(Problem statement) Without pictures, retype the following entries exactly.

(Page-level text extractions)
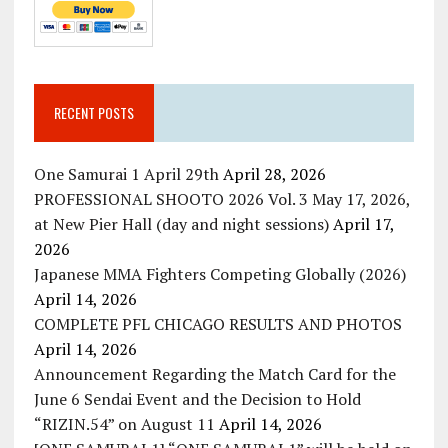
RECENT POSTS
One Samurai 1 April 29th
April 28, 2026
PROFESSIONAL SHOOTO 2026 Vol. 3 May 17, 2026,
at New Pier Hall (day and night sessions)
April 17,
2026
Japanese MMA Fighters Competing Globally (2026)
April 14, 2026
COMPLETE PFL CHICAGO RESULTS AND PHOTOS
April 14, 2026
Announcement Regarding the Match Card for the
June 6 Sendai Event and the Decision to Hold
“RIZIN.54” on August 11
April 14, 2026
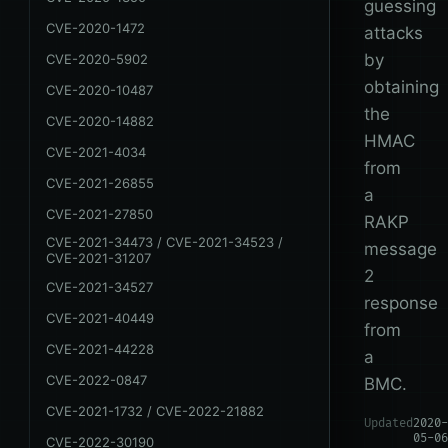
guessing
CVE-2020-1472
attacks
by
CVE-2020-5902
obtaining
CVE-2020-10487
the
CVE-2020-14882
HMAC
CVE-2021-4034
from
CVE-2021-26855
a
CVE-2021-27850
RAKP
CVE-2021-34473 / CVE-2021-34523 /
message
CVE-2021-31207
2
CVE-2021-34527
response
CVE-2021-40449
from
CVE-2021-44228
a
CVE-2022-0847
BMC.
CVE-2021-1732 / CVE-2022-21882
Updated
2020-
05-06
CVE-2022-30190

(Output)
RECENT POSTS
One Samurai 1 April 29th
April 28, 2026
PROFESSIONAL SHOOTO 2026 Vol. 3 May 17, 2026,
at New Pier Hall (day and night sessions)
April 17,
2026
Japanese MMA Fighters Competing Globally (2026)
April 14, 2026
COMPLETE PFL CHICAGO RESULTS AND PHOTOS
April 14, 2026
Announcement Regarding the Match Card for the
June 6 Sendai Event and the Decision to Hold
“RIZIN.54” on August 11
April 14, 2026
guessing
CVE-2020-1472
attacks
by
CVE-2020-5902
obtaining
CVE-2020-10487
the
CVE-2020-14882
HMAC
CVE-2021-4034
from
CVE-2021-26855
a
CVE-2021-27850
RAKP
CVE-2021-34473 / CVE-2021-34523 /
message
CVE-2021-31207
2
CVE-2021-34527
response
CVE-2021-40449
from
CVE-2021-44228
a
CVE-2022-0847
BMC.
CVE-2021-1732 / CVE-2022-21882
Updated
2020-
05-06
CVE-2022-30190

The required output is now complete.